Le app che permettono di localizzare il telefono se ti perdi o cadi in un burrone

Le app che permettono di localizzare il telefono se ti perdi o cadi in un burrone

Metodi di precisione per la localizzazione delle emergenze

Dopo il caso di Simon Gautier, ecco un modo sicuro per farsi geolocalizzare quando si chiama da cellulare per chiedere aiuto. Il presidente nazionale società 118 Balzanelli: “Se l’Italia avesse applicato la direttiva Ue recepita nel 2009, Simon Gautier sarebbe stato immediatamente geolocalizzato, soccorso in tempi rapidissimi, e forse con esiti ben diversi”

Geolocalizzazione, questa sconosciuta. Il caso di Simon Gautier, il francese di 27 anni trovato morto in un burrone dopo nove giorni di ricerche, ha reso evidente a tutti che l’Italia non è ancora in grado di localizzare con esattezza una chiamata di emergenza effettuata con un cellulare. In attesa che il Paese si doti della tecnologia Advanced Mobile Locator, che sfrutta la tecnologia Gps per indicare alle centrali operative la posizione precisa del chiamante, l’unica alternativa che rimane al cittadino per assicurarsi di essere trovato, anche senza connessione dati, si chiama ‘112 Where Are You’ (Dove sei ndr), l’app ufficiale del Nue 112 che però è valida solo per circa il 43% della popolazione italiana.

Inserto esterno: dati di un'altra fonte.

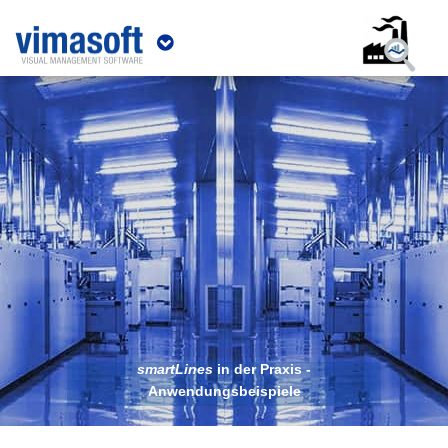
smartLines
in der Praxis -
Anwendungsbeispiele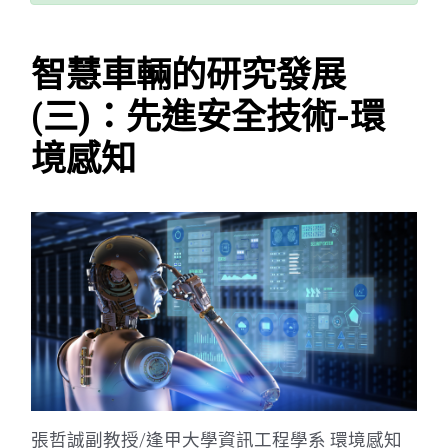
智慧車輛的研究發展
(三)：先進安全技術-環
境感知
張哲誠副教授/逢甲大學資訊工程學系 環境感知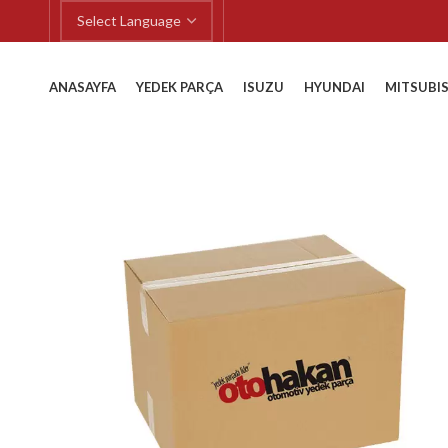
ANASAYFA
YEDEK PARÇA
ISUZU
HYUNDAI
MITSUBIS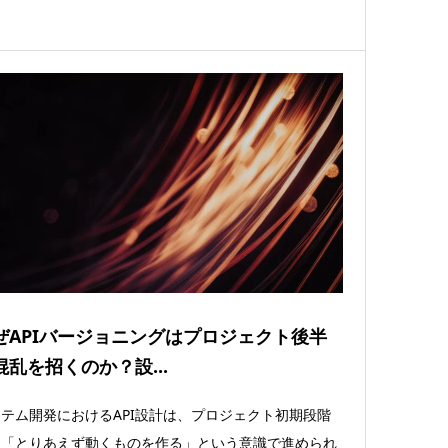
ぜAPIバージョニングはプロジェクト後半
混乱を招くのか？設...
テム開発におけるAPI設計は、プロジェクト初期段階
は「とりあえず動くものを作る」という意識で進められ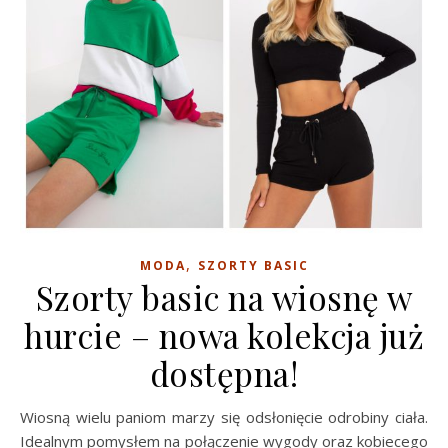
,
MODA
SZORTY BASIC
Szorty basic na wiosnę w
hurcie – nowa kolekcja już
dostępna!
Wiosną wielu paniom marzy się odsłonięcie odrobiny ciała.
Idealnym pomysłem na połączenie wygody oraz kobiecego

Se invece si ha la possibilità di accedere a Internet i metodi per essere localizzati sempre e ovunque – anche se non dal 112 o dagli altri numeri del soccorso, ma dai propri contatti (si può ovviamente scegliere chi) – sono tanti: da Google Maps, con cui si può condividere a tempo indeterminato la propria posizione, alle varie chat come WhatsApp e Facebook Messenger. Molti smartphone permettono anche di condividere la propria posizione senza scaricare alcuna app, direttamente dalle preferenze del sistema operativo. E c’è anche Sms Locator, un sistema che invia un sms con un link da cliccare e inoltra subito le coordinate ai soccorritori.

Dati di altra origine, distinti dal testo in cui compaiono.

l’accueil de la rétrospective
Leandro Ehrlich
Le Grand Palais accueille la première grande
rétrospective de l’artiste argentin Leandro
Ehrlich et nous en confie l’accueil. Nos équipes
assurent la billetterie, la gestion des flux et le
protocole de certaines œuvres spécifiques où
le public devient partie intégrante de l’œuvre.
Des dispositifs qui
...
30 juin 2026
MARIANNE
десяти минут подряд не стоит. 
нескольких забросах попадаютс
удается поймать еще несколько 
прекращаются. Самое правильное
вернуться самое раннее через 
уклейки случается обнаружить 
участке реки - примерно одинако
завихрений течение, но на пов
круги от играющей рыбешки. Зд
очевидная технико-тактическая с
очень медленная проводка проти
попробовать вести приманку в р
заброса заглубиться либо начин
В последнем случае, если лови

L’APP DEL 112 E LE SUE FUNZIONI
‘112 Where are You’ è l’applicazione sviluppata dal Numero Unico Europeo 112 per incrementare la precisione della localizzazione delle emergenze. Grazie all’app, tra le prime a utilizzare già la tecnologia Aml, le centrali Nue possono riecevere dati più precisi sulla posizione del chiamante, cosa che non accade con una semplice chiamata. L’unica pecca è che la sua diffusione è legata a quella del servizio, per cui Lombardia, provincia di Roma con prefisso 06, Liguria, Friuli Venezia Giulia, Provincia di Trento, Bolzano e in Sicilia in alcune aree (A questo link è possibile vedere dove si può usare l’app).

Disponibile per AndroidiOS e Windows, l’app consente di inoltrare una richiesta di aiuto alla centrale Nue 112 di competenza corredata dai dati sulla localizzazione. Oltre a questo, le funzionalità sono tante: mette a disposizione degli operatori i numeri Ice (In Case of Emergency), ovvero i contatti da chiamare in caso di necessità, consente di effettuare ‘chiamate mute’, utili in casi di un’emergenza in cui il chiamante non può parlare e, infine, permette di selezionare manualmente il tipo di servizio di cui si ha bisogno (ambulanza, vigili del fuoco o forze dell’ordine).